Uber dalej może zatrudniać bez umowy. Jest wyrok sądu
Kalifornijski Sąd Apelacyjny wydał decyzję, w które zezwala na dalsze zatrudnianie pracowników Ubera w ramach umów-zlecenia, a nie umów o pracę. Decyzja ma charakter tymczasowy, ostateczny wyrok zapadnie dopiero gdy uda się przesłuchać wszystkich świadków. Sprawa wywołuje kontrowersje, ponieważ Uber oraz spółka Lyfta złożyły odwołanie od decyzji wokandy niższej instancji w ostatniej chwili. Wyrok od którego odwołały się świadczące pasażerskie przewozy nakazywał im od dzisiaj dać etaty wszystkim kierowcom obsługującym zamówienia składane przez aplikacje firmowe.
Uber dalej może dawać śmieciówki
Sprawa wciąż jest w toku, a do wydania ostatecznego werdyktu jeszcze daleka droga. SA w Kalifornii od 13 października rozpocznie przesłuchania świadków w tej sprawie. Agencja Reutersa donosi, że mało prawdopodobne jest by wyrok miał zapaść przed 3 listopada, a jest to data szczególna. Tego dnia ma się odbyć głosowanie nad poprawkami do prawa stanowego Kalifornii, które proponują... Uber I Lyfta.
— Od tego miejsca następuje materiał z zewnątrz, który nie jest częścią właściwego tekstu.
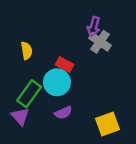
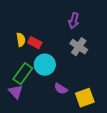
gray cross: (100, 42) -> (79, 47), moved
red rectangle: (65, 65) -> (35, 43), moved
purple semicircle: (63, 113) -> (61, 89), moved, turned 56

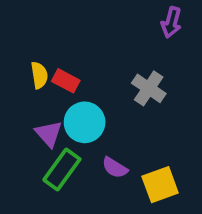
purple arrow: (74, 21) -> (171, 22), moved
green rectangle: (23, 74) -> (62, 170), moved
purple triangle: (16, 92) -> (49, 134), moved

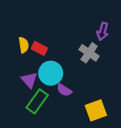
purple arrow: (171, 22) -> (103, 31), moved
purple semicircle: (115, 168) -> (64, 90), moved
Propozycja korporacji zakłada, że kierowcy obsługujący internetowe firmy przewozowe będą uważani za niezależnych współpracowników tych firm, a nie pracowników sensu stricto, a więc takich którym należy się minimalna stawka godzinowa, ubezpieczenie , zwolnienia chorobowe.
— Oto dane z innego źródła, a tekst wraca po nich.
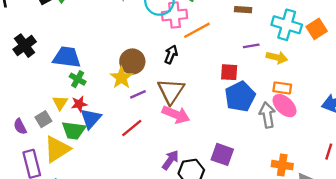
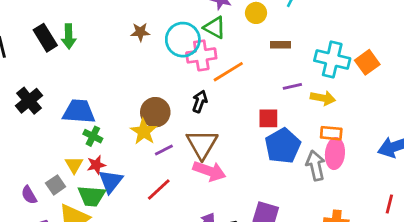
pink ellipse: (285, 106) -> (335, 154), turned 55

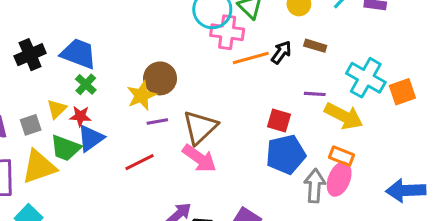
yellow arrow: (323, 98) -> (344, 116), size x1.4
black cross: (29, 101) -> (30, 55), moved
black arrow: (200, 101) -> (281, 52), moved

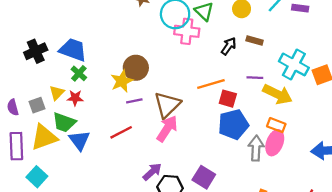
orange line: (251, 58) -> (211, 84), moved
blue triangle: (91, 138) -> (79, 140), moved, turned -30
pink arrow: (199, 158) -> (167, 129), turned -92

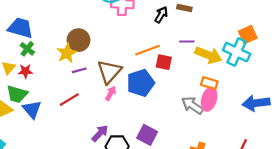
cyan cross: (294, 64) -> (237, 52), moved
blue pentagon: (233, 124) -> (141, 83), moved
pink arrow: (167, 129) -> (111, 93), size x0.6
gray arrow: (256, 148) -> (192, 105), turned -55

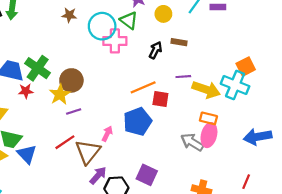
green cross: (27, 49) -> (38, 68), moved, size x1.6
red star: (25, 71) -> (26, 91), moved
brown triangle: (109, 72) -> (88, 152), moved

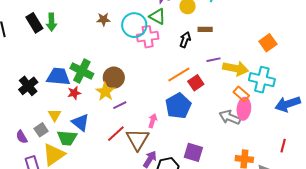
cyan cross: (235, 85) -> (262, 80), moved
red square: (160, 99) -> (196, 83), turned -35
orange rectangle: (208, 118) -> (241, 94), turned 35
blue triangle: (27, 154) -> (80, 122), moved

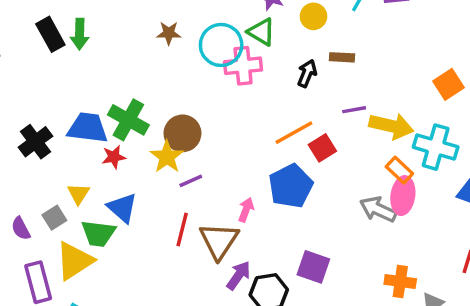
red line: (116, 134) -> (182, 229), turned -36

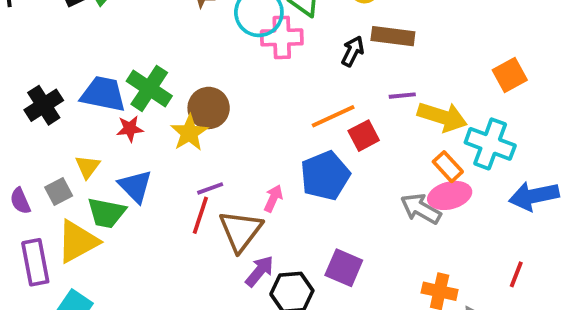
brown rectangle: (342, 57) -> (393, 36), size x1.5
purple line: (191, 181) -> (210, 188), moved
pink ellipse: (403, 196) -> (450, 195), turned 63

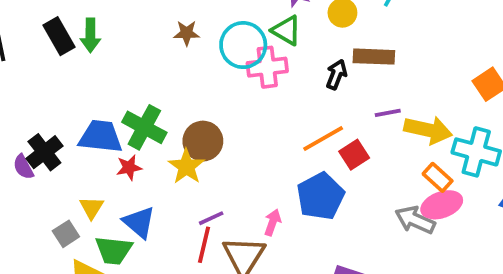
purple semicircle: (20, 201) -> (23, 167), moved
Uberowska poprawka jest aktywnie promowana przez firmy wykorzystujące gig economy, czyli dawania możliwości dorobkowania i skazywania na życie od zlecenia do zlecenia w miejsce stabilnych warunków pracy. Kampania reklamowa mająca skłonić Kalifornijczyków do zagłosowania za poprawką została wyceniona na ponad 110 mln dolarów.